• [Task statement]:
Print the listing below only from the line that has "rights to the" through the line that has "brilliance, discipline and humility.", exactly, and drop any picture.

• [Task input]:
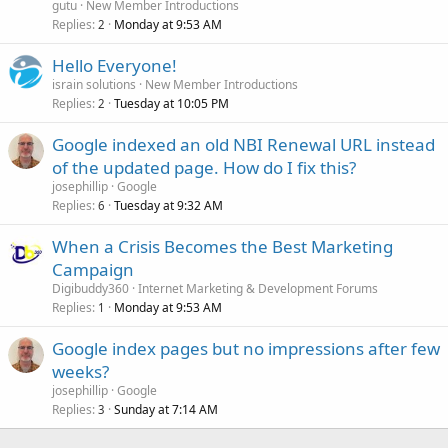
gutu
New Member Introductions
Replies
Monday at 9:53 AM
2
Hello Everyone!
israin solutions
New Member Introductions
Replies
Tuesday at 10:05 PM
2
Google indexed an old NBI Renewal URL instead
of the updated page. How do I fix this?
josephillip
Google
Replies
Tuesday at 9:32 AM
6
When a Crisis Becomes the Best Marketing
Campaign
Digibuddy360
Internet Marketing & Development Forums
Replies
Monday at 9:53 AM
1
Google index pages but no impressions after few
weeks?
josephillip
Google
Replies
Sunday at 7:14 AM
3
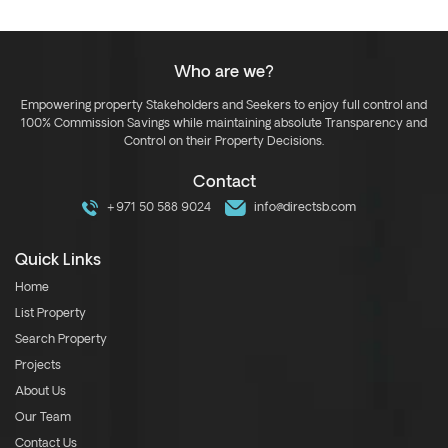
Who are we?
Empowering property Stakeholders and Seekers to enjoy full control and
100% Commission Savings while maintaining absolute Transparency and
Control on their Property Decisions.
Contact
+971 50 588 9024
info@directsb.com
Quick Links
Home
List Property
Search Property
Projects
About Us
Our Team
Contact Us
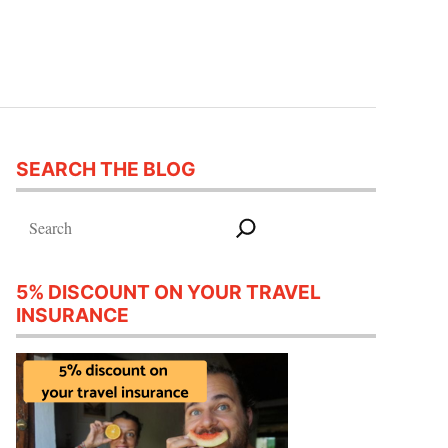
SEARCH THE BLOG
Search
5% DISCOUNT ON YOUR TRAVEL
INSURANCE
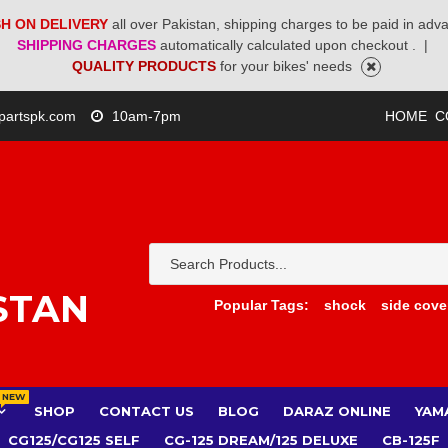
H ON DELIVERY
all over Pakistan, shipping charges to be paid in adv
SHIPPING CHARGES
automatically calculated upon checkout .
|
QUALITY PRODUCTS
for your bikes' needs
partspk.com
10am-7pm
HOME
C
STAN
Popular Tags:
shock
side cove
NEW
SHOP
CONTACT US
BLOG
DARAZ ONLINE
YAM
CG125/CG125 SELF
CG-125 DREAM/125 DELUXE
CB-125F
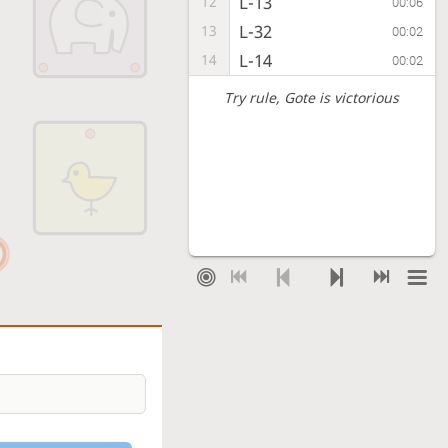
L-13
12
00:06
L-32
13
00:02
L-14
14
00:02
Try rule
, Gote is victorious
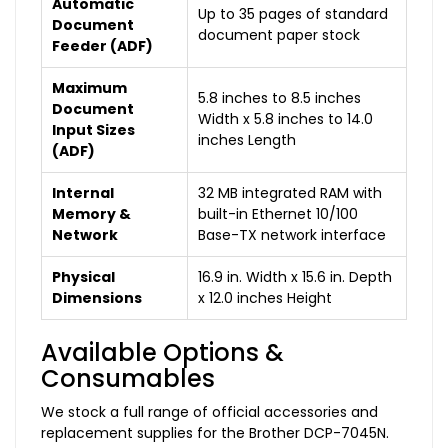
Automatic
Up to 35 pages of standard
Document
document paper stock
Feeder (ADF)
Maximum
5.8 inches to 8.5 inches
Document
Width x 5.8 inches to 14.0
Input Sizes
inches Length
(ADF)
Internal
32 MB integrated RAM with
Memory &
built-in Ethernet 10/100
Network
Base-TX network interface
Physical
16.9 in. Width x 15.6 in. Depth
Dimensions
x 12.0 inches Height
Available Options &
Consumables
We stock a full range of official accessories and
replacement supplies for the Brother DCP-7045N.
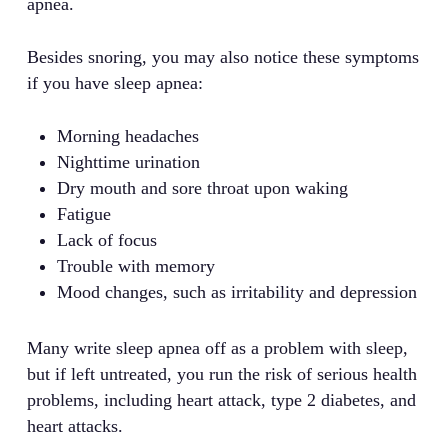
apnea.
Besides snoring, you may also notice these symptoms
if you have sleep apnea:
Morning headaches
Nighttime urination
Dry mouth and sore throat upon waking
Fatigue
Lack of focus
Trouble with memory
Mood changes, such as irritability and depression
Many write sleep apnea off as a problem with sleep,
but if left untreated, you run the risk of serious health
problems, including heart attack, type 2 diabetes, and
heart attacks.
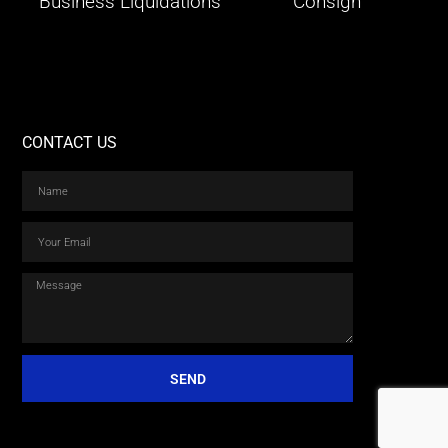
Business Liquidations
Consign
CONTACT US
SEND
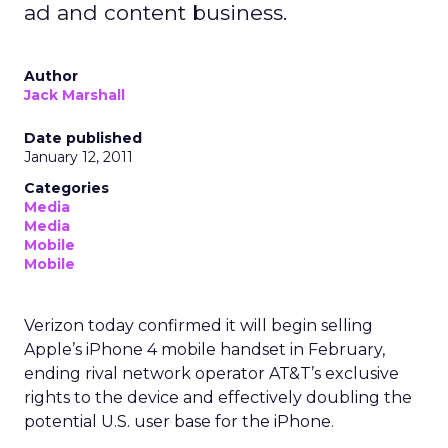
ad and content business.
Author
Jack Marshall
Date published
January 12, 2011
Categories
Media
Media
Mobile
Mobile
Verizon today confirmed it will begin selling
Apple’s iPhone 4 mobile handset in February,
ending rival network operator AT&T’s exclusive
rights to the device and effectively doubling the
potential U.S. user base for the iPhone.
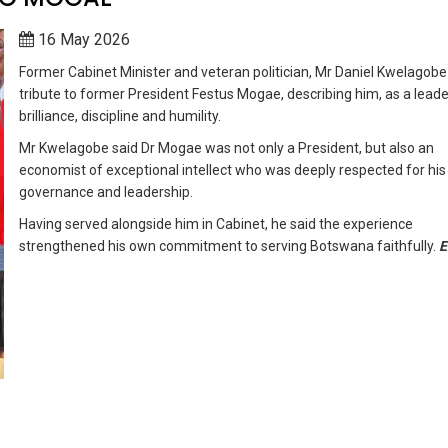
16 May 2026
Former Cabinet Minister and veteran politician, Mr Daniel Kwelagobe
tribute to former President Festus Mogae, describing him, as a leade
brilliance, discipline and humility.
Mr Kwelagobe said Dr Mogae was not only a President, but also an
economist of exceptional intellect who was deeply respected for his
governance and leadership.
Having served alongside him in Cabinet, he said the experience
strengthened his own commitment to serving Botswana faithfully.
E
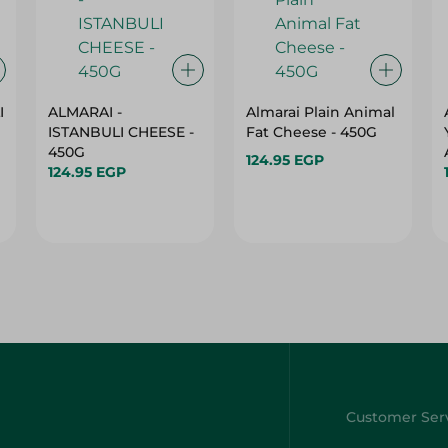
I
ALMARAI -
Almarai Plain Animal
ISTANBULI CHEESE -
Fat Cheese - 450G
450G
124.95 EGP
124.95 EGP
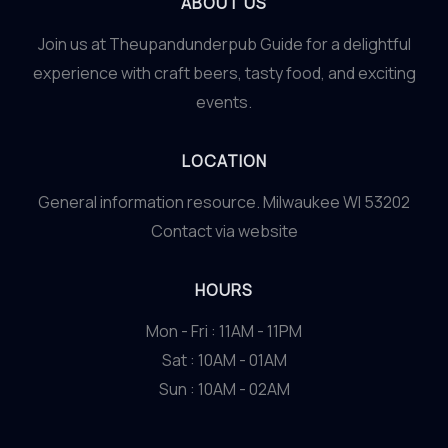
ABOUT US
Join us at Theupandunderpub Guide for a delightful
experience with craft beers, tasty food, and exciting
events.
LOCATION
General information resource. Milwaukee WI 53202
Contact via website
HOURS
Mon - Fri : 11AM - 11PM
Sat : 10AM - 01AM
Sun : 10AM - 02AM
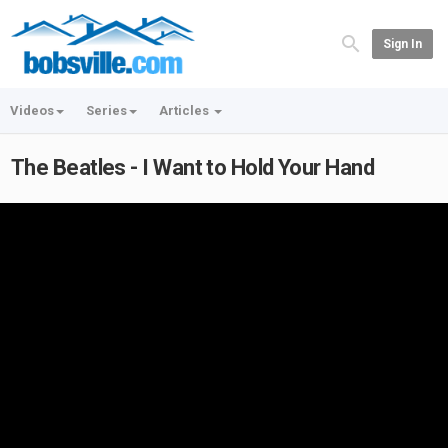
Sign In
Videos
Series
Articles
The Beatles - I Want to Hold Your Hand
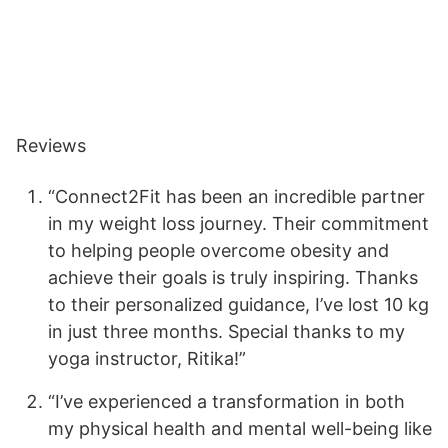
Reviews
“Connect2Fit has been an incredible partner
in my weight loss journey. Their commitment
to helping people overcome obesity and
achieve their goals is truly inspiring. Thanks
to their personalized guidance, I’ve lost 10 kg
in just three months. Special thanks to my
yoga instructor, Ritika!”
“I’ve experienced a transformation in both
my physical health and mental well-being like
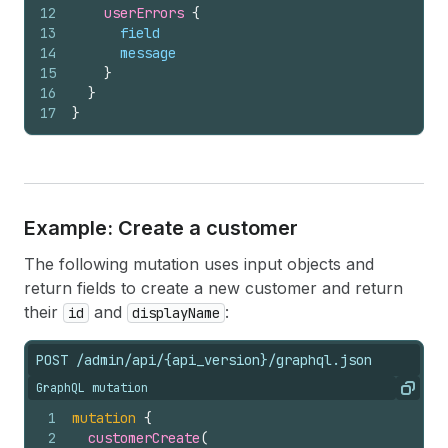
12
userErrors 
{
13
field
14
message
15
}
16
}
17
}
Example: Create a customer
The following mutation uses input objects and
return fields to create a new customer and return
their
and
:
id
displayName
POST /admin/api/{api_version}/graphql.json
GraphQL mutation
Copy
1
mutation
{
2
customerCreate
(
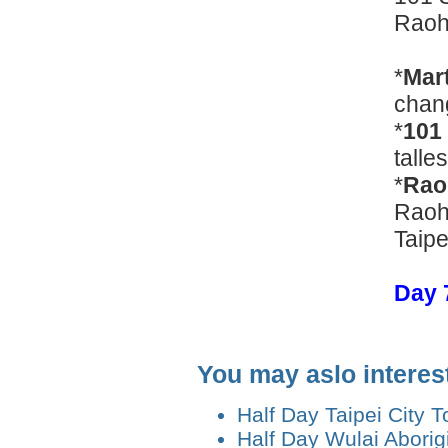
Raoh
*
Mart
chang
*
101
talle
*
Rao
Raohe
Taipe
Day 7
You may aslo interes
Half Day Taipei City T
Half Day Wulai Aborigi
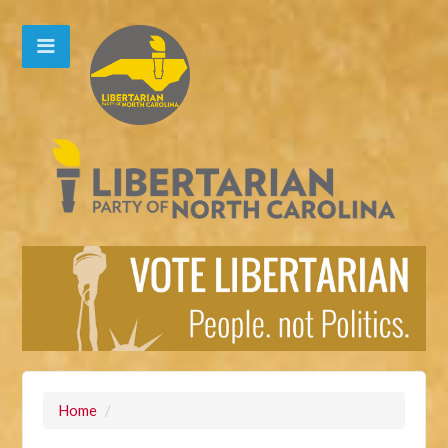
Home
/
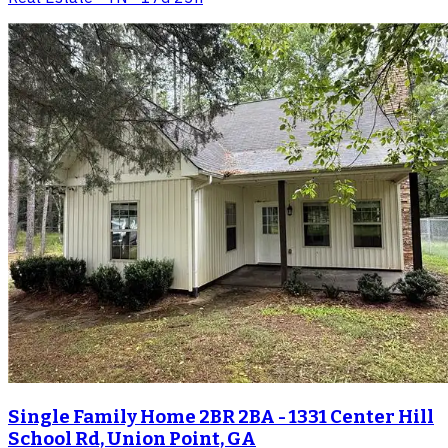
Single Family Home 2BR 2BA - 1331 Center Hill
School Rd, Union Point, GA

• [Exercise solution]:
rights to the device and effectively doubling the
potential U.S. user base for the iPhone.
16 May 2026
Former Cabinet Minister and veteran politician, Mr Daniel Kwelagobe
tribute to former President Festus Mogae, describing him, as a leade
brilliance, discipline and humility.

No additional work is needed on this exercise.